* How to complete this task: Set out exactly every line of the entries below, starting at the line that holds "also help you protect your new investment" and stopping after the line that holds "Dodge Jeep Ram".

[Stored items]
■ ■ ■

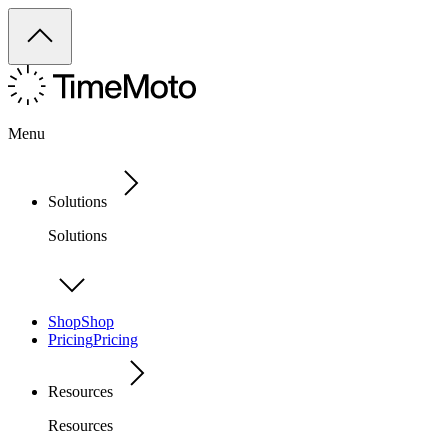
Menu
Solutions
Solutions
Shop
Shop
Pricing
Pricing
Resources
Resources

■ ■ ■

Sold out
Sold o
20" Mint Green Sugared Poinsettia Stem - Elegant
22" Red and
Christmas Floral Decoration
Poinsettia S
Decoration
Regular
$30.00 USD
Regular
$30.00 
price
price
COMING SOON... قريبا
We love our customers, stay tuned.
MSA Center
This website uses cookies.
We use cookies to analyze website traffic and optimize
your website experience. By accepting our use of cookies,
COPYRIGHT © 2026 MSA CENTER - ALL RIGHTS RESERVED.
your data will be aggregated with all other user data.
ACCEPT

■ ■ ■

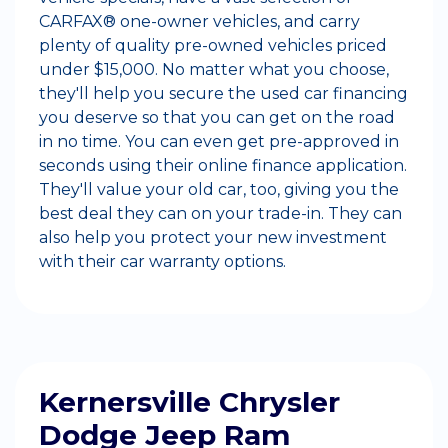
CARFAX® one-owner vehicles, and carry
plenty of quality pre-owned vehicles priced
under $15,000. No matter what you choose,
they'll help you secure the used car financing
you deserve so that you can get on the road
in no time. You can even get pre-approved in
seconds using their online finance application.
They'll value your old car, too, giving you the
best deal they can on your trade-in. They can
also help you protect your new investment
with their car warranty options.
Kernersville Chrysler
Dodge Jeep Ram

■ ■ ■

* Solved problem:
also help you protect your new investment
with their car warranty options.
Kernersville Chrysler
Dodge Jeep Ram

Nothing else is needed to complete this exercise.